──────── DATA LISTING
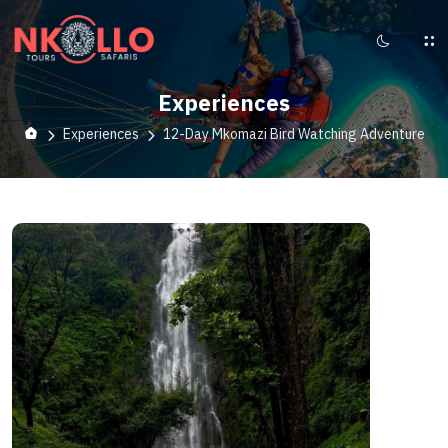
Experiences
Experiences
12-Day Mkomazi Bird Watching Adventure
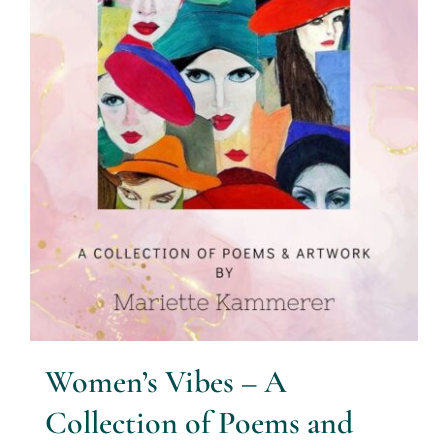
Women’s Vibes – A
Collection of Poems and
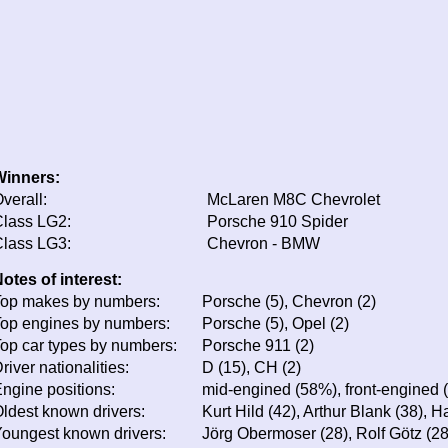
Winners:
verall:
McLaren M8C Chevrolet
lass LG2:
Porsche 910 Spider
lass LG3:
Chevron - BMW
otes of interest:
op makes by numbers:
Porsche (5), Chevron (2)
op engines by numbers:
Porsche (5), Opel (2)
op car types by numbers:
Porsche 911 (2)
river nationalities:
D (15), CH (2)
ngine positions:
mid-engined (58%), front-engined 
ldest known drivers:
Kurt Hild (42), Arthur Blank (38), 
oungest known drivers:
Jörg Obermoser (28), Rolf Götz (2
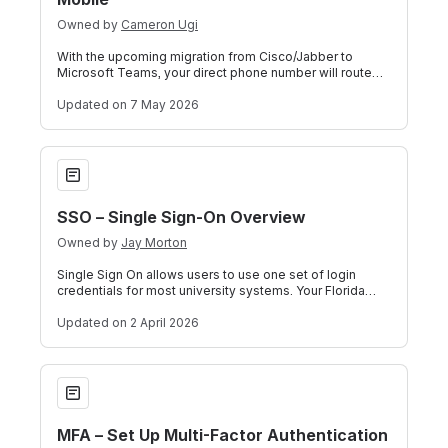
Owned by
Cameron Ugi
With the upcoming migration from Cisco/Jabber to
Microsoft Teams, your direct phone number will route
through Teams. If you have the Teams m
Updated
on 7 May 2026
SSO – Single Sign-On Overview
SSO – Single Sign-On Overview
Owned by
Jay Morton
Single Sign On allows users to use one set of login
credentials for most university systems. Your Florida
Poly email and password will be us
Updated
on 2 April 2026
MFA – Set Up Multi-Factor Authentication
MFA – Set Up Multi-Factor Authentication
────────────────
──────── DATA LISTING
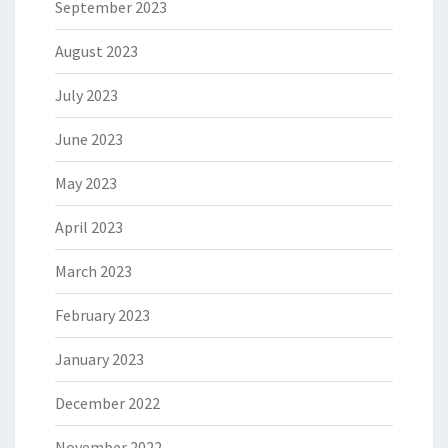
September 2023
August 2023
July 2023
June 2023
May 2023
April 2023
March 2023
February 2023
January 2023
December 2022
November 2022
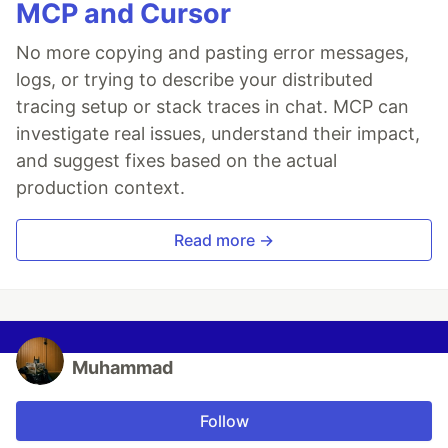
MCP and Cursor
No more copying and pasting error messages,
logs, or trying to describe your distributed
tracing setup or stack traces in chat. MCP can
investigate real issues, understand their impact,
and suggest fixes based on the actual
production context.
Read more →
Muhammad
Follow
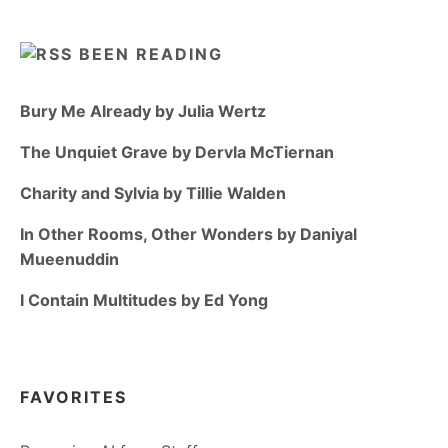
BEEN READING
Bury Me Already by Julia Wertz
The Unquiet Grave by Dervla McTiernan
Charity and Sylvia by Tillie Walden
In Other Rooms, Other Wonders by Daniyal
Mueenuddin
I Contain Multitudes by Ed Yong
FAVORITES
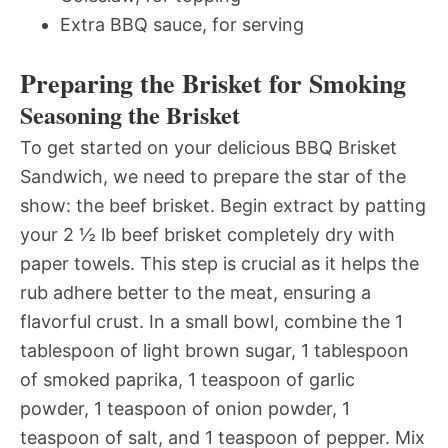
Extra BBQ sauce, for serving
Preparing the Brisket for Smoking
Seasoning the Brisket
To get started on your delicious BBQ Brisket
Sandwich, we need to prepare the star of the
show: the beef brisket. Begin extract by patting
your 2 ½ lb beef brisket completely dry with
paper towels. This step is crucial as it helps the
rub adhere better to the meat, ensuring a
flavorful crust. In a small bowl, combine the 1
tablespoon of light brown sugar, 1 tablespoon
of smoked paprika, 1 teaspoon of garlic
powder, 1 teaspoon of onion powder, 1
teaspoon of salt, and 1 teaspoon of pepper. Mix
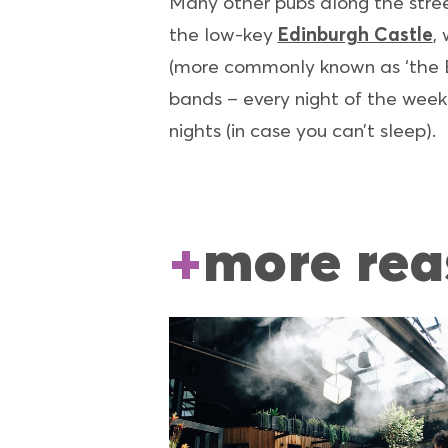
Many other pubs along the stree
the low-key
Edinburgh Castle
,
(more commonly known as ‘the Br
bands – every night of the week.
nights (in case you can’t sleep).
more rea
────────────────
──────── DATA LISTING
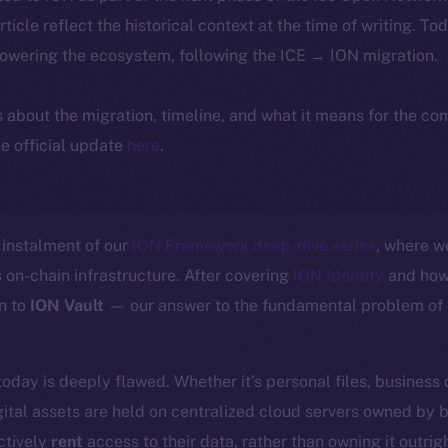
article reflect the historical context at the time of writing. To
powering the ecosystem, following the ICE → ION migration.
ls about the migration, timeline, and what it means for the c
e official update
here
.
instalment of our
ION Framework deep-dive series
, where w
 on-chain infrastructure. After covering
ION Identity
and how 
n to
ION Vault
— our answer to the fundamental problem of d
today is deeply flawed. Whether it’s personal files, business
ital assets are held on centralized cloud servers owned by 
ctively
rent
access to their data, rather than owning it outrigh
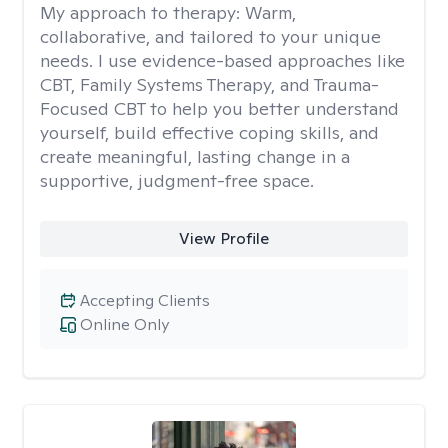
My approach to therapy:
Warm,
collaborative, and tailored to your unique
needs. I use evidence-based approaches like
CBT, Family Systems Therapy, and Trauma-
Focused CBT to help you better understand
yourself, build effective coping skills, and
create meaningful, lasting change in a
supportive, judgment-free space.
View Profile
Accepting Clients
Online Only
────────────────
_WHAT IS BEING ASKED_
Only lines with the string "beef" belong in the answer; copy each of them from the listing.

_ANSWER SPACE_
show: the beef brisket. Begin extract by patting
your 2 ½ lb beef brisket completely dry with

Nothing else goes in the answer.